On this Feast od the Holy Innocents we should do our best to lessen the isolation of children refugees.


In Chapter Two of his Gospel Luke described how when the child Jesus was forty days old Joseph and Mary brought him to the temple where he was recognized by Simeon and Anna. Luke followed that by relating, “When they had fulfilled all the prescriptions of the law of the Lord, they returned to Galilee, to their own town of Nazareth.”

If it happened that way it could not have happened the way Matthew described it. He told us that the Holy Family remained in Bethlehem for up to two years before they went down to Egypt, staying there for years, then going to settle in Nazareth for the first time. 

This is a hard, but necessary, thing for people to grasp: the incidents related in Bible stories are often not factual. Though not factual, they are true in that they convey true concepts. When Matthew and Luke sat down to write their Gospels they settled on the stories going around that backed up the message they were writing their gospels to teach.
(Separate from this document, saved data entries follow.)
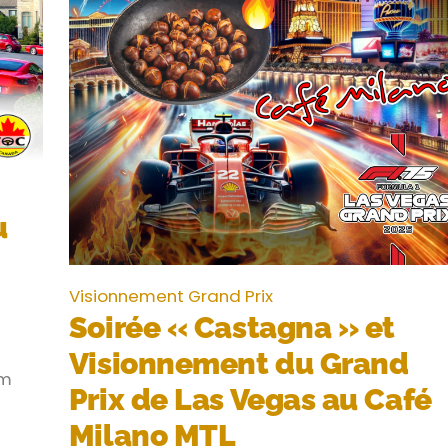
u
Visionnement Grand Prix
Soirée « Castagna » et
Visionnement du Grand
pm
Prix de Las Vegas au Café
Milano MTL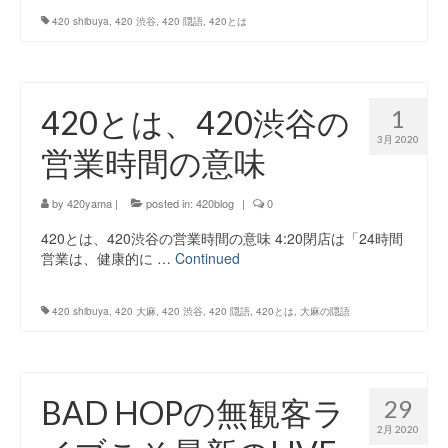
420 shibuya
,
420 渋谷
,
420 隠語
,
420とは
420とは、420渋谷の
1
3月 2020
営業時間の意味
by
420yama
|
posted in:
420blog
|
0
420とは、420渋谷の営業時間の意味 4:20閉店は「24時間
営業は、健康的に …
Continued
420 shibuya
,
420 大麻
,
420 渋谷
,
420 隠語
,
420とは
,
大麻の隠語
BAD HOPの無観客ラ
29
2月 2020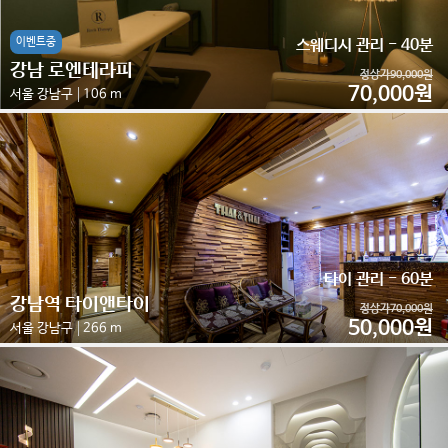
이벤트중
스웨디시 관리 - 40분
강남 로엔테라피
정상가90,000원
70,000원
서울 강남구
106 m
타이 관리 - 60분
강남역 타이앤타이
정상가70,000원
50,000원
서울 강남구
266 m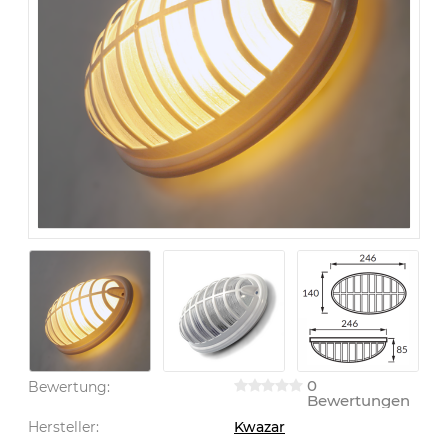
0
Bewertung:
Bewertungen
Hersteller:
Kwazar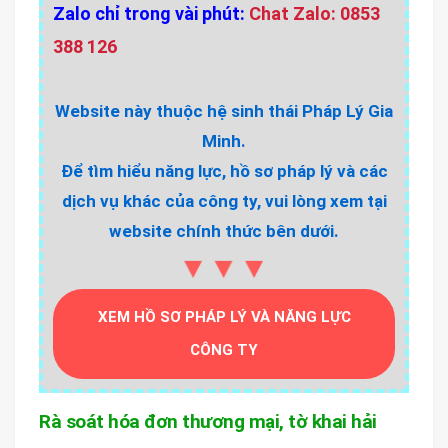
Zalo chỉ trong vài phút:
Chat Zalo: 0853
388 126
Website này thuộc hệ sinh thái Pháp Lý Gia
Minh.
Để tìm hiểu năng lực, hồ sơ pháp lý và các
dịch vụ khác của công ty, vui lòng xem tại
website chính thức bên dưới.
▼▼▼
XEM HỒ SƠ PHÁP LÝ VÀ NĂNG LỰC
CÔNG TY
Rà soát hóa đơn thương mại, tờ khai hải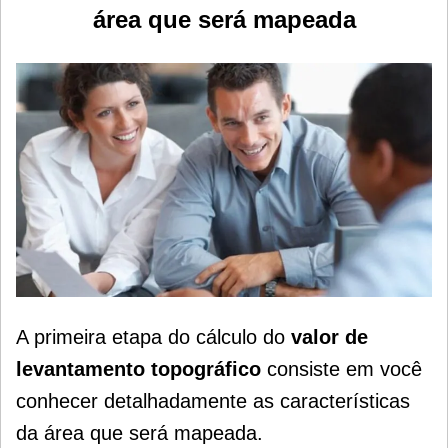
área que será mapeada
A primeira etapa do cálculo do
valor de
levantamento topográfico
consiste em você
conhecer detalhadamente as características
da área que se
rá mapeada.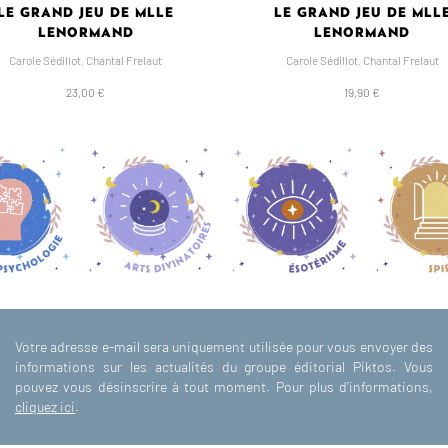
LE GRAND JEU DE MLLE
LE GRAND JEU DE MLL
LENORMAND
LENORMAND
Carole Sédillot
,
Chantal Frelaut
Carole Sédillot
,
Chantal Frelaut
23,00 €
19,90 €
Votre adresse e-mail sera uniquement utilisée pour vous envoyer des
informations sur les actualités du groupe éditorial Piktos. Vous
pouvez vous désinscrire à tout moment. Pour plus d'informations,
cliquez ici
.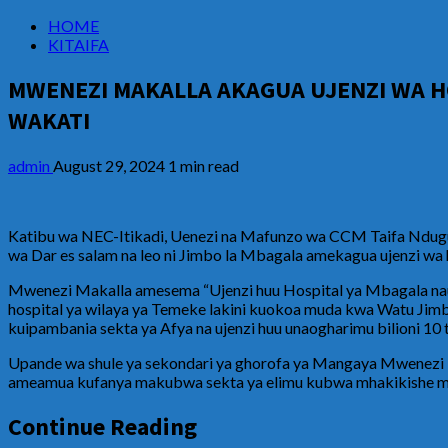
HOME
KITAIFA
MWENEZI MAKALLA AKAGUA UJENZI WA HO
WAKATI
admin
August 29, 2024
1 min read
Katibu wa NEC-Itikadi, Uenezi na Mafunzo wa CCM Taifa Ndug
wa Dar es salam na leo ni Jimbo la Mbagala amekagua ujenzi wa 
Mwenezi Makalla amesema “Ujenzi huu Hospital ya Mbagala nauj
hospital ya wilaya ya Temeke lakini kuokoa muda kwa Watu Ji
kuipambania sekta ya Afya na ujenzi huu unaogharimu bilioni 10 ta
Upande wa shule ya sekondari ya ghorofa ya Mangaya Mwenezi 
ameamua kufanya makubwa sekta ya elimu kubwa mhakikishe mir
Continue Reading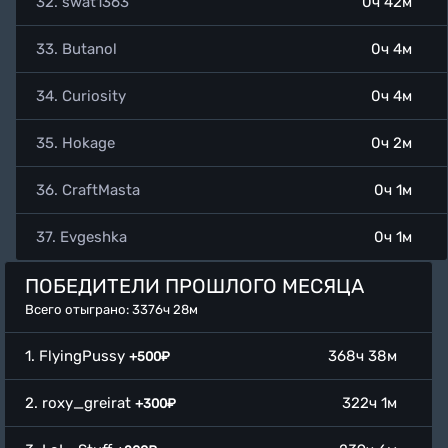
32. swat1363
0ч 42м
33. Butanol
0ч 4м
34. Curiosity
0ч 4м
35. Hokage
0ч 2м
36. CraftMasta
0ч 1м
37. Evgeshka
0ч 1м
ПОБЕДИТЕЛИ ПРОШЛОГО МЕСЯЦА
Всего отыграно: 3376ч 28м
1. FlyingPussy
368ч 38м
+500₽
2. roxy_greirat
322ч 1м
+300₽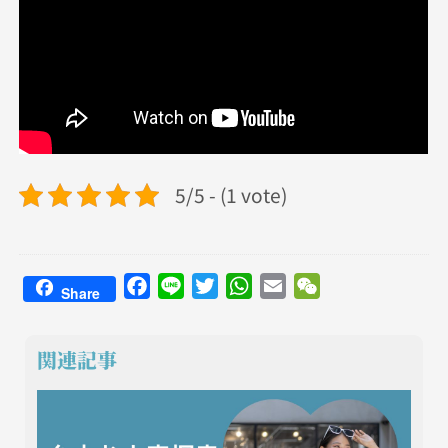
5/5 - (1 vote)
Facebook
Line
Twitter
WhatsApp
Email
WeChat
Share
関連記事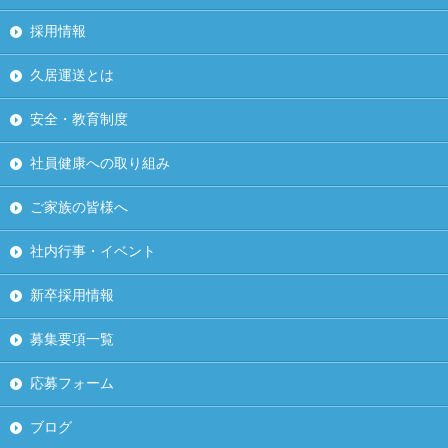
採用情報
久居運送とは
安全・教育制度
社員健康への取り組み
ご家族の皆様へ
社内行事・イベント
新卒採用情報
募集要項一覧
応募フォーム
ブログ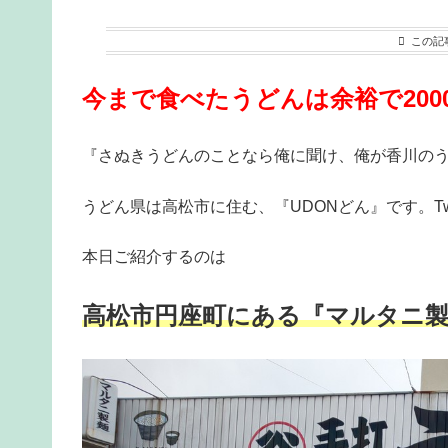
この記
今まで食べたうどんは余裕で200
『さぬきうどんのことなら俺に聞け、俺が香川の
うどん県は高松市に住む、『UDONどん』です。Twi
本日ご紹介するのは
高松市円座町にある『マルタニ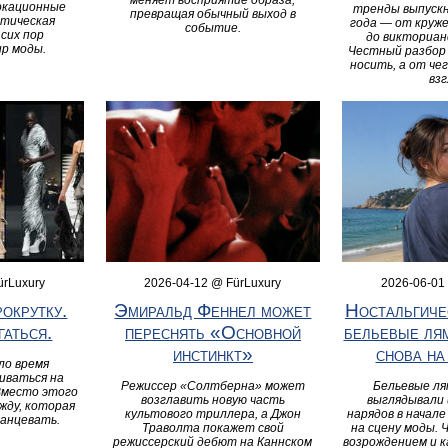
окационные
тренды выпускн
превращая обычный выход в
итическая
года — от круж
событие.
сих пор
до викториан
р моды.
Честный разбор
носить, а от че
взг
ürLuxury
2026-04-12 @ FürLuxury
2026-06-01
окрутку.
Эмиральд Феннел может
Ностальгиче
гаться.
переснять «Основной
бельевые ля
инстинкт»
снова на
ло время
иваться на
Режиссер «Солтберна» может
Бельевые ля
 Вместо этого
возглавить новую часть
выглядывали 
жду, которая
культового триллера, а Джон
нарядов в начале
анцевать.
Траволта покажет свой
на сцену моды.
режиссерский дебют на Каннском
возрождением и 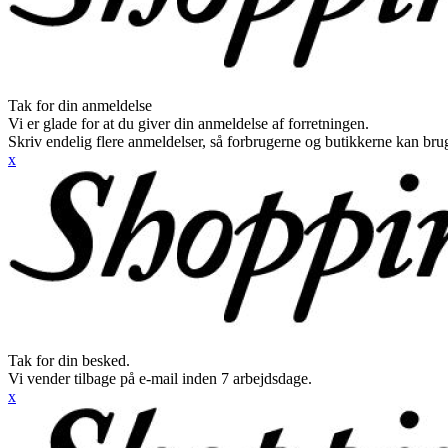
Tak for din anmeldelse
Vi er glade for at du giver din anmeldelse af forretningen.
Skriv endelig flere anmeldelser, så forbrugerne og butikkerne kan br
x
Tak for din besked.
Vi vender tilbage på e-mail inden 7 arbejdsdage.
x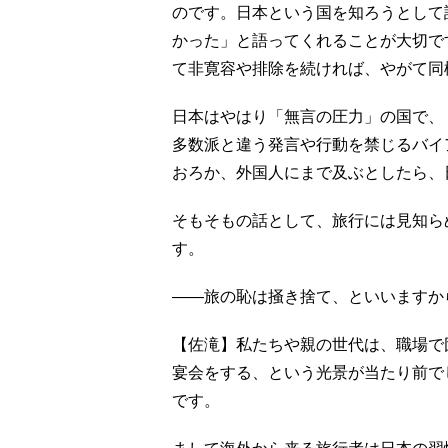
のです。日本という国を知ろうとして
かった」と語ってくれることが大切で
て非寛容や排除を続ければ、やがて同
日本はやはり「無言の圧力」の国で、
多数派と違う発言や行動を禁じるバイ
おろか、外国人にまで及ぶとしたら、
そもそもの話として、旅行には見知ら
す。
――旅の恥は掻き捨て、といいますか
【佐滝】私たちや親の世代は、職場で
宴会をする、という光景が当たり前で
です。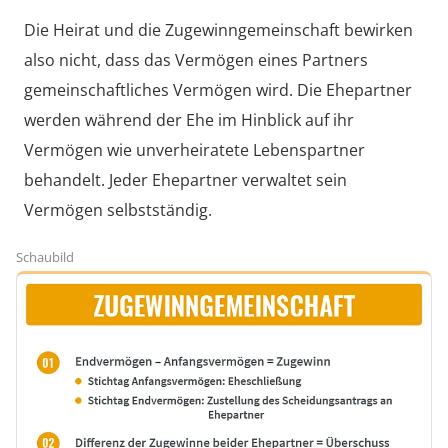
Die Heirat und die Zugewinngemeinschaft bewirken
also nicht, dass das Vermögen eines Partners
gemeinschaftliches Vermögen wird. Die Ehepartner
werden während der Ehe im Hinblick auf ihr
Vermögen wie unverheiratete Lebenspartner
behandelt. Jeder Ehepartner verwaltet sein
Vermögen selbstständig.
Schaubild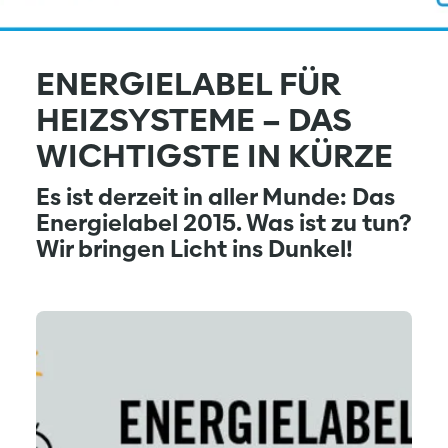
ENERGIELABEL FÜR
HEIZSYSTEME – DAS
WICHTIGSTE IN KÜRZE
Es ist derzeit in aller Munde: Das
Energielabel 2015. Was ist zu tun?
Wir bringen Licht ins Dunkel!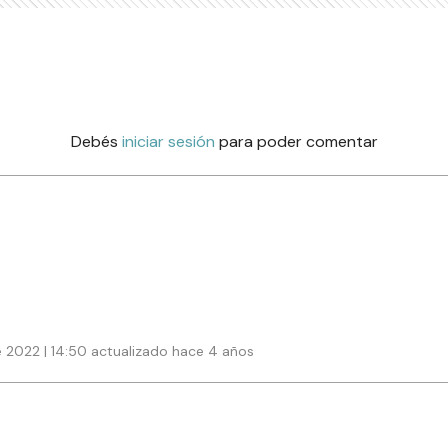
Debés
iniciar sesión
para poder comentar
 2022 | 14:50 actualizado hace 4 años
The story of the massacre of the babies in Bethlehem cannot be fitted into Luke’s Gospel;  and, there is a good chance it never happened. The Jewish historian for those years, a man named Josephus, didn’t approve of Herod, and he wrote about all the heartless things King Herod did; but he makes no mention of such a massacre. 

The story of the slaughtering of the Innocents is there to turn our attention and pity to such children as those who are victims to AIDs, Cholera, and starvation. That is what this feast is meant for. It should make us protectors of today’s innocent ones.